Work request ▸
Show all the lines in the data below that include the word "each".

Information ▸
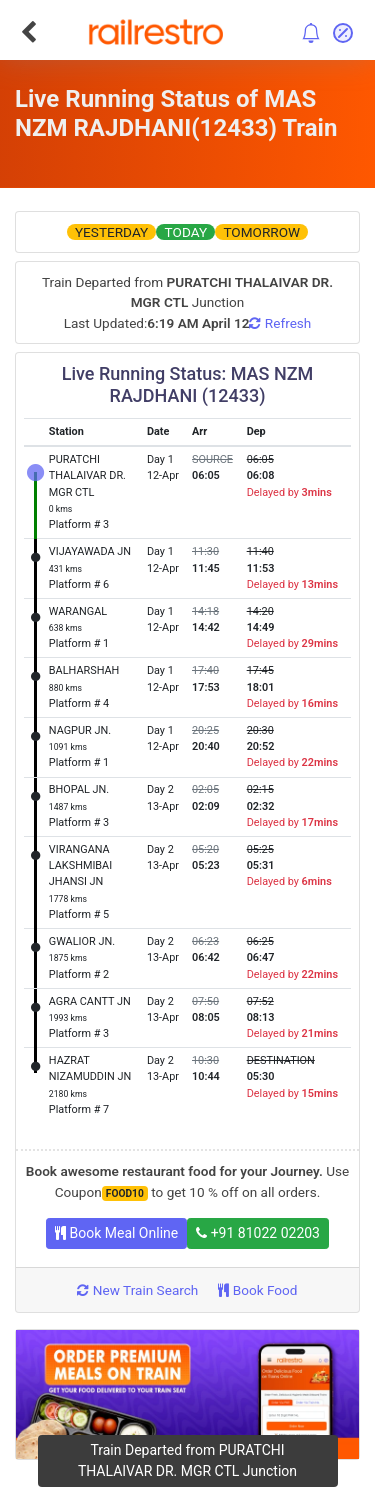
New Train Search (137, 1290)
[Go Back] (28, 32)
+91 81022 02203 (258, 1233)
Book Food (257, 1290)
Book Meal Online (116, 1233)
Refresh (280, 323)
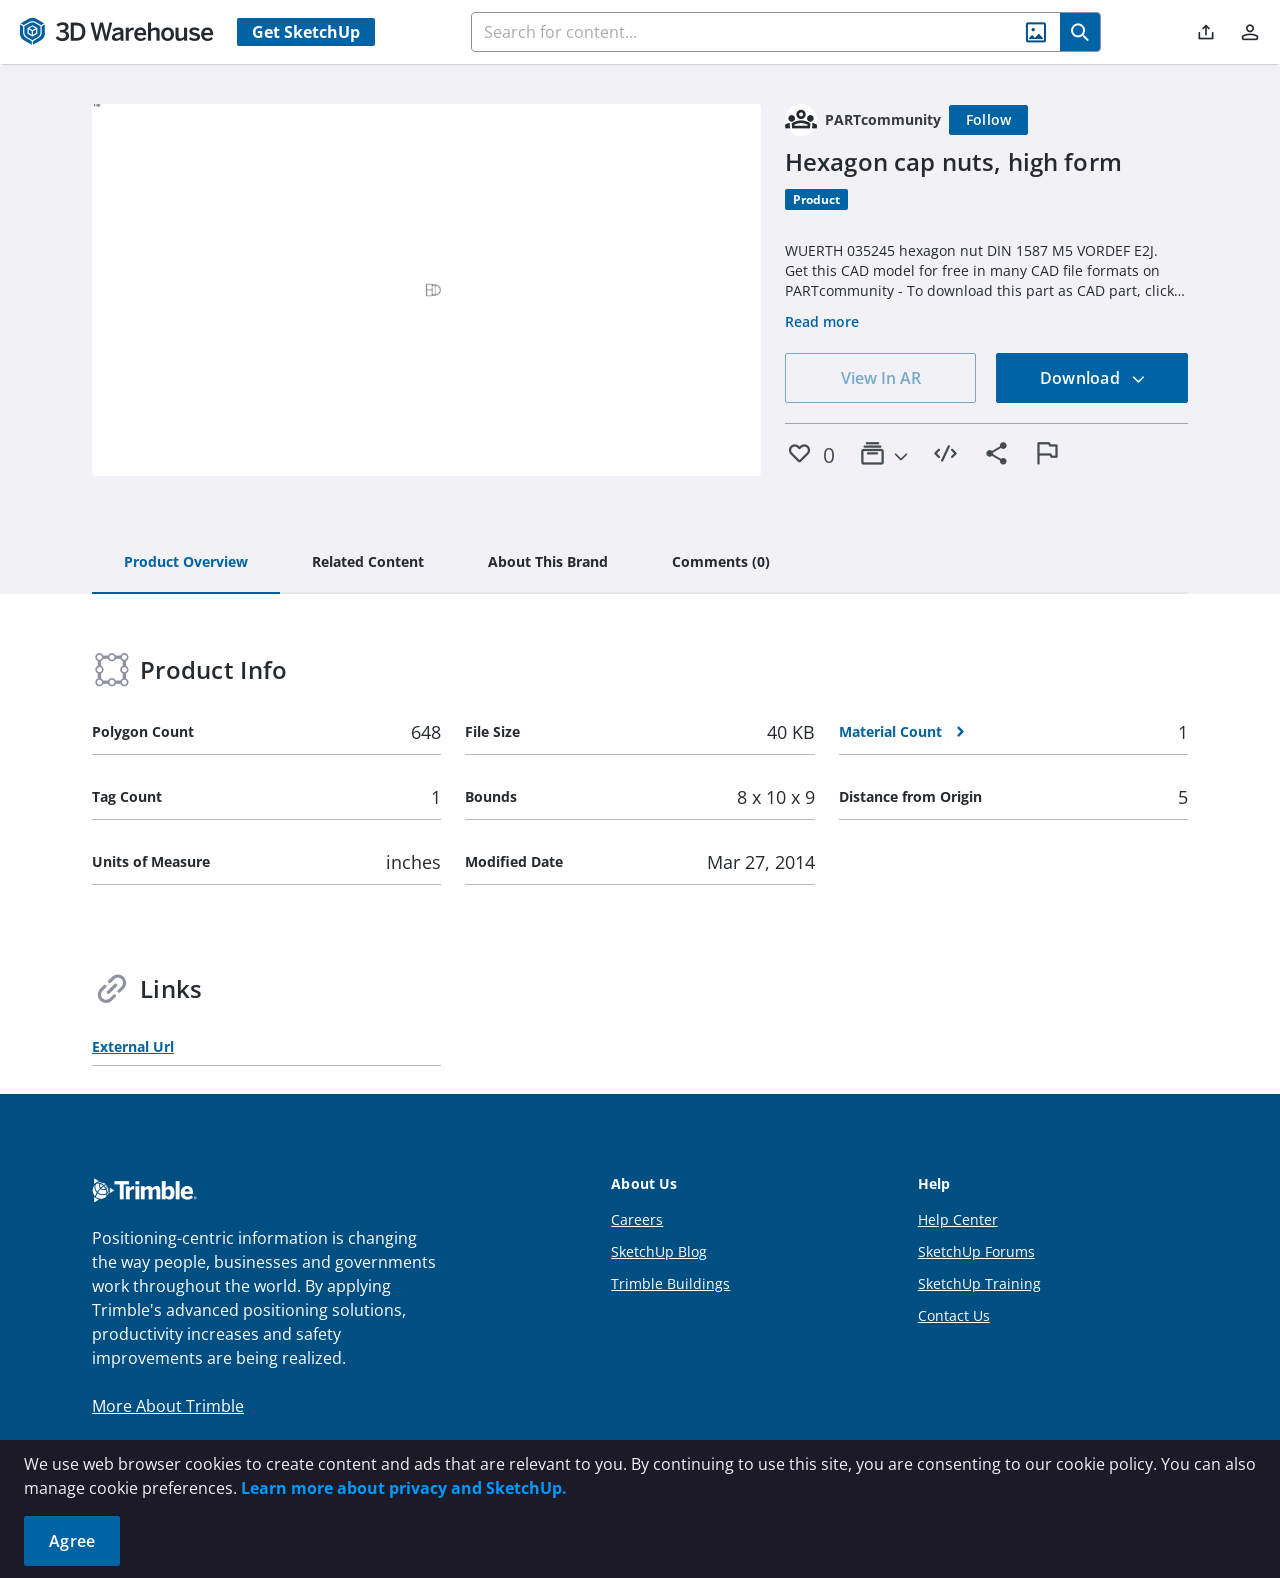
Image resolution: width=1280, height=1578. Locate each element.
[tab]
==
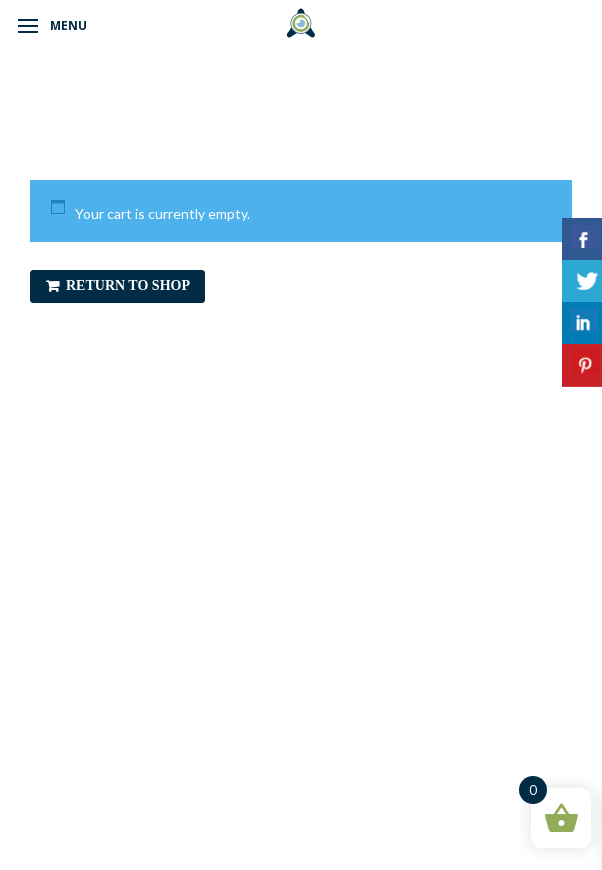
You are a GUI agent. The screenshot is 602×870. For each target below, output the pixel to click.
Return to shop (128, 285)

Answer space ▸
Image resolution: width=1280, height=1578. Locate each element.
You are a GUI agent. The screenshot is 602×870. For each target below, output the pixel to click.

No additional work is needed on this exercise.